GIVEN RECORDS
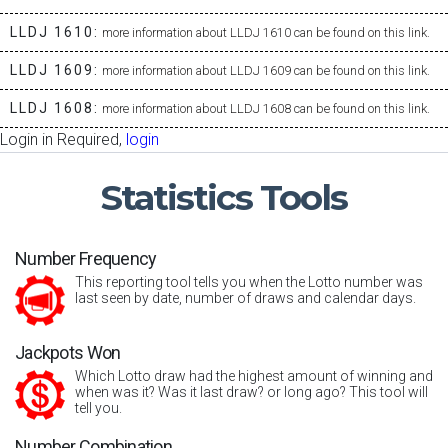
LLDJ 1610:
more information about LLDJ 1610 can be found on this link.
LLDJ 1609:
more information about LLDJ 1609 can be found on this link.
LLDJ 1608:
more information about LLDJ 1608 can be found on this link.
Login in Required,
login
Statistics
Tools
Number Frequency
This reporting tool tells you when the Lotto number was
last seen by date, number of draws and calendar days.
Jackpots Won
Which Lotto draw had the highest amount of winning and
when was it? Was it last draw? or long ago? This tool will
tell you.
Number Combination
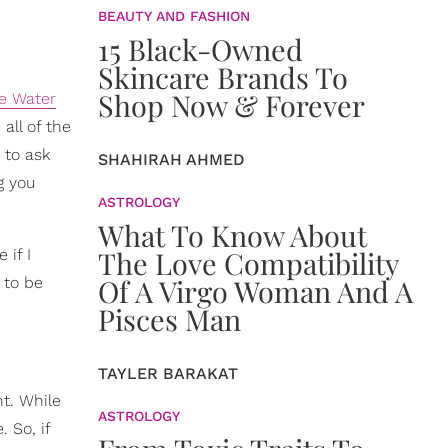
BEAUTY AND FASHION
15 Black-Owned
Skincare Brands To
Shop Now & Forever
e Water
all of the
 to ask
SHAHIRAH AHMED
g you
ASTROLOGY
What To Know About
The Love Compatibility
 if I
Of A Virgo Woman And A
 to be
Pisces Man
TAYLER BARAKAT
nt. While
ASTROLOGY
. So, if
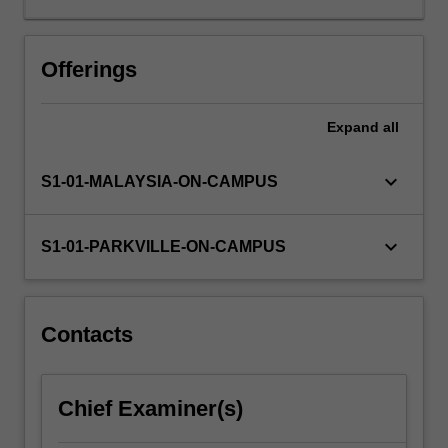
that
govern
the
Offerings
absorption,
distribution,
Expand
all
metabolism
and
excretion
keyboard_arrow_down
S1-01-MALAYSIA-ON-CAMPUS
of
a
drug,
keyboard_arrow_down
S1-01-PARKVILLE-ON-CAMPUS
but
other
factors,
such
Contacts
as
patient
compliance,
Chief Examiner(s)
also
need…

WHAT YOU NEED TO DO
Find each line in the listing above that contains "last", and copy that line.

EXPECTED ANSWER
last seen by date, number of draws and calendar days.
when was it? Was it last draw? or long ago? This tool will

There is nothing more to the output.